**Work instructions:** Pull every line that includes the word "your" from the data.

Stored data entries:
☆ ☆ ☆ ☆

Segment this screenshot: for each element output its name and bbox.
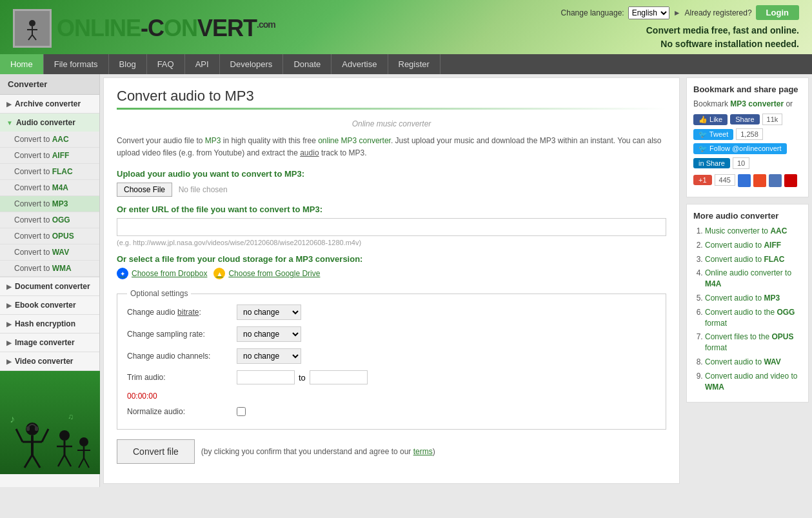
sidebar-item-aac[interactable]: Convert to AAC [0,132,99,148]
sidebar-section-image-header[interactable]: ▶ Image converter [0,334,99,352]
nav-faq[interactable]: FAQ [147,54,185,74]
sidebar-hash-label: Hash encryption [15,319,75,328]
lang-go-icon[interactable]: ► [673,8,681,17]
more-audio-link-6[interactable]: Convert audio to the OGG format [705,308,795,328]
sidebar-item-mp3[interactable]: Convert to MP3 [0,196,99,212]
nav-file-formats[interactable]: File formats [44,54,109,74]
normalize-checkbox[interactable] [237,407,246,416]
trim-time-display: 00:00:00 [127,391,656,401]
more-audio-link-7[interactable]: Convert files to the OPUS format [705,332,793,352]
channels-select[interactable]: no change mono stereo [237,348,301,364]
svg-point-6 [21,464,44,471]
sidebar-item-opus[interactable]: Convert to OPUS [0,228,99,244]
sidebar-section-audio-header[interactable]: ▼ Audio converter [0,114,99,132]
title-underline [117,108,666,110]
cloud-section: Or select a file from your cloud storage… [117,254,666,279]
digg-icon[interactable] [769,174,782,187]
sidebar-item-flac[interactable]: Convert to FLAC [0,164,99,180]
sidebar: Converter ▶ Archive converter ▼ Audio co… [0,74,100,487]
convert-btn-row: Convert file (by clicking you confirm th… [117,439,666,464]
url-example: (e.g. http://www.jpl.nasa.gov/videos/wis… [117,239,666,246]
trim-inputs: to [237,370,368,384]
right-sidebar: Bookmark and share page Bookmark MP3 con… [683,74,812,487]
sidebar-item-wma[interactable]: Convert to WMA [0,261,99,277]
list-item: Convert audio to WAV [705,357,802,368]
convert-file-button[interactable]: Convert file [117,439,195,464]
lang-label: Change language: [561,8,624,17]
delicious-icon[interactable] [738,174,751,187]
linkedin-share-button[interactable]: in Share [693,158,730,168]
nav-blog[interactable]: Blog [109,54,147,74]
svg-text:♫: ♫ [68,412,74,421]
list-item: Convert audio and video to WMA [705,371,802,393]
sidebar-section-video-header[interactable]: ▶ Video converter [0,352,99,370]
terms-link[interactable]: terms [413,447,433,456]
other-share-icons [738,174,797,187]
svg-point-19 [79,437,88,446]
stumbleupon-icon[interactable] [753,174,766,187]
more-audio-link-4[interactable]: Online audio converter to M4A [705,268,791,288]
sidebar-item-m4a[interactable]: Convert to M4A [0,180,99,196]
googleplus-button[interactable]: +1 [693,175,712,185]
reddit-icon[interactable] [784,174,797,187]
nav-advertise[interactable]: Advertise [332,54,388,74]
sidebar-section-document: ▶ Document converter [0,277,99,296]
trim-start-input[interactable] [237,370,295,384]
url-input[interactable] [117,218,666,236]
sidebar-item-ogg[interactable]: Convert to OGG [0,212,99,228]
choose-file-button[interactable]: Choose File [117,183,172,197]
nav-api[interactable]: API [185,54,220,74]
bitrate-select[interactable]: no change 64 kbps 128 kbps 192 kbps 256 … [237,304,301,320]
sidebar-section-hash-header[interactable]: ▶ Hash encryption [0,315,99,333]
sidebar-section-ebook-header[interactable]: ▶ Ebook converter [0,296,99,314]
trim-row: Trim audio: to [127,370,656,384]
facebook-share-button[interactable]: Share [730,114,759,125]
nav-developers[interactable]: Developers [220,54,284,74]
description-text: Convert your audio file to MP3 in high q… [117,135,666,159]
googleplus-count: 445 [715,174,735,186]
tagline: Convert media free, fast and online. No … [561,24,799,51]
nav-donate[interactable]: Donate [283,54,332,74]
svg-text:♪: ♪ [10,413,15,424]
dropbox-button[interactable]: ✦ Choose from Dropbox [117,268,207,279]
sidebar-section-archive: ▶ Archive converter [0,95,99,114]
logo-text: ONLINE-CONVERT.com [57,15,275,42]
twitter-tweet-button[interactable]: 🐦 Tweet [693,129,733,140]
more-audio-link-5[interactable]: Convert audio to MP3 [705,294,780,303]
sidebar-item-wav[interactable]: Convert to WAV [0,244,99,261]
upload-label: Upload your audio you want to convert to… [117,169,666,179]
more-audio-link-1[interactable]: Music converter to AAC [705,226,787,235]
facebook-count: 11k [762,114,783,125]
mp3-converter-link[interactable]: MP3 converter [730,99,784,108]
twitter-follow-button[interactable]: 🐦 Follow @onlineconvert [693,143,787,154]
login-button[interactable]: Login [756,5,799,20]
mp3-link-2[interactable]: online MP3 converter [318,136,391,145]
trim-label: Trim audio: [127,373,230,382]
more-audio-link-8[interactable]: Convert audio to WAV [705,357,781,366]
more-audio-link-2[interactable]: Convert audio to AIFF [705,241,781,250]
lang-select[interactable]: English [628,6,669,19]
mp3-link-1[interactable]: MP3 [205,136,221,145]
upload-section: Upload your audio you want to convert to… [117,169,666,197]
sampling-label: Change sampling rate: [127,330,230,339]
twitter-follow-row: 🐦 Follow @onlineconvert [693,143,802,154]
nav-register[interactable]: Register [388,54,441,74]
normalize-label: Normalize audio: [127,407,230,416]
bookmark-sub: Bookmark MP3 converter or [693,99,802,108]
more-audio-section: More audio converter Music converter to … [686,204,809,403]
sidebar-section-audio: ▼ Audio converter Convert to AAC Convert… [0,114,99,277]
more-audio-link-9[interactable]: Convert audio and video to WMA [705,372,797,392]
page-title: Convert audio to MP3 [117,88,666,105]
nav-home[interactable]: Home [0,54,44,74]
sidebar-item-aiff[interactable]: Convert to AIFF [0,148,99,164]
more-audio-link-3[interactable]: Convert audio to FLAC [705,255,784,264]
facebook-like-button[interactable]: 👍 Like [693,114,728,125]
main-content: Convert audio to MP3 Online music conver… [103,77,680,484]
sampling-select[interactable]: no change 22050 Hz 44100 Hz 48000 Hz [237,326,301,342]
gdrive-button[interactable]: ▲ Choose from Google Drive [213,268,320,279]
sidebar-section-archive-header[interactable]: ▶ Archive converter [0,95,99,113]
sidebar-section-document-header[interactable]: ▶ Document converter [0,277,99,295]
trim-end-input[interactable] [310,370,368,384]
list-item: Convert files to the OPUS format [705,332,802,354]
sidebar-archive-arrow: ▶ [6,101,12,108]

☆ ☆ ☆ ☆

**Exercise solution:**
cloud-section: Or select a file from your cloud storage… [117,254,666,279]
description-text: Convert your audio file to MP3 in high q… [117,135,666,159]
upload-label: Upload your audio you want to convert to… [117,169,666,179]
upload-section: Upload your audio you want to convert to… [117,169,666,197]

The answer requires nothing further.